In 1929 he was invited to Moscow for the local Dynamo where he played for a season and half. In summer of 1930 Kostyantyn returned to Dynamo Kharkiv. In 1932 he was called to the Soviet national football team, for which he actively played until 1935. Soon after capital of Ukraine was moved from Kharkiv to Kyiv, Kostyantyn also moved to Dynamo Kyiv in 1935, with which in 1936 started to play in the newly formed Soviet professional championship in Group A (top tier, a progenitor of the Soviet Top League).
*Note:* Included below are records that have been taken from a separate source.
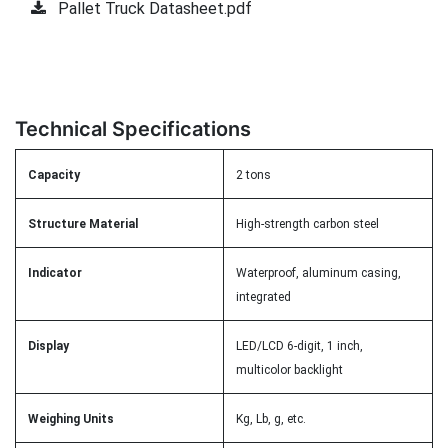
Pallet Truck Datasheet.pdf
Technical Specifications
Capacity
2 tons
Structure Material
High-strength carbon steel
Indicator
Waterproof, aluminum casing,
integrated
Display
LED/LCD 6-digit, 1 inch,
multicolor backlight
Weighing Units
Kg, Lb, g, etc.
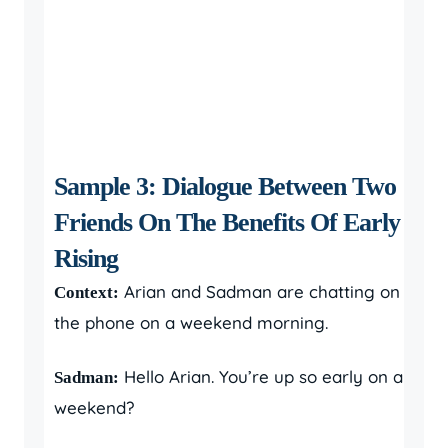
Sample 3: Dialogue Between Two
Friends On The Benefits Of Early
Rising
Arian and Sadman are chatting on
Context:
the phone on a weekend morning.
Hello Arian. You’re up so early on a
Sadman:
weekend?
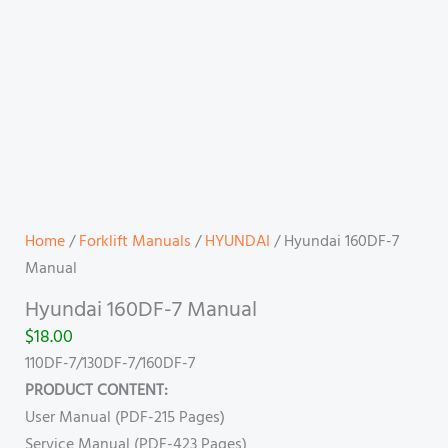
Home
/
Forklift Manuals
/
HYUNDAI
/ Hyundai 160DF-7
Manual
Hyundai 160DF-7 Manual
$
18.00
110DF-7/130DF-7/160DF-7
PRODUCT CONTENT:
User Manual (PDF-215 Pages)
Service Manual (PDF-423 Pages)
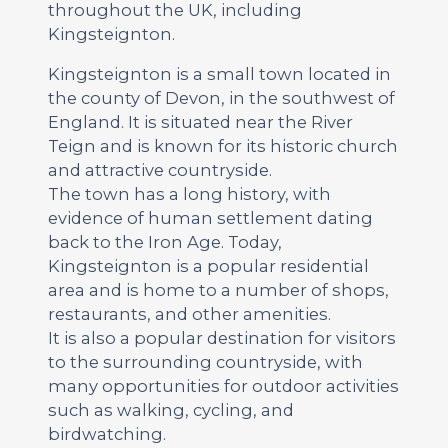
throughout the UK, including
Kingsteignton.
Kingsteignton is a small town located in
the county of Devon, in the southwest of
England. It is situated near the River
Teign and is known for its historic church
and attractive countryside.
The town has a long history, with
evidence of human settlement dating
back to the Iron Age. Today,
Kingsteignton is a popular residential
area and is home to a number of shops,
restaurants, and other amenities.
It is also a popular destination for visitors
to the surrounding countryside, with
many opportunities for outdoor activities
such as walking, cycling, and
birdwatching.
In 1936 he was awarded the Merited Master of Sport of the USSR. In 1937 he moved to Lokomotyv Kyiv, with which in 1938 ended his playing career.

During the so-called "Great Patriotic War" (Eastern Front of World War II), Fomin fought at frontlines and earned a battle order of Red Star.

In 1959-64 Kostyantyn Fomin worked as an inspector and a senior methodical adviser at the Tsentralny Stadion imeni V.I.Lenina (Luzhniki Stadium).

===Honours===
- Soviet Union
  - Champion (1): 1924
  - Runner-up (2): 1928, spring 1936 (for Dynamo Kyiv)
- Ukrainian SSR
  - Champion (4): 1924, 1927, 1928, 1933
- Kharkiv
  - Champion: multiple times
- Moscow
  - Champion: 1930

==Career statistics==
===Club===

Club: Season; League; Cup; Europe; Other; Total
Division: Apps; Goals; Apps; Goals; Apps; Goals; Apps; Goals; Apps; Goals
Dynamo Moscow: 1929; Dynamo sports society; ?; ?; –; –; –; ?; ?
1930: Moscow; ?; ?; –; –; –; ?; ?
Total: 14; 1; 0; 0; 0; 0; 0; 0; 14; 1
Dynamo Kyiv: 1936 spring; Gruppa A; 3; 0; –; –; –; 3; 0
Total: 3; 0; 0; 0; 0; 0; 0; 0; 3; 0
Lokomotyv Kyiv: 1937; Gruppa V; 7; 0; –; –; –; 7; 0
1938: Gruppa A; 15; 0; –; –; –; 15; 0
Total: 22; 0; 0; 0; 0; 0; 0; 0; 22; 0
Career total (accounted games only): 39; 1; 0; 0; 0; 0; 0; 0; 39; 1

===International===

National team: Year
Apps: Goals
Soviet Union: 1932; 4; 0
1933: 1; 0
1934: 1; 0
1935: 3; 0
Career total: 9; 0

- Note: Due to sanctions against the Soviet Union, its early games are not recognized by the FIFA.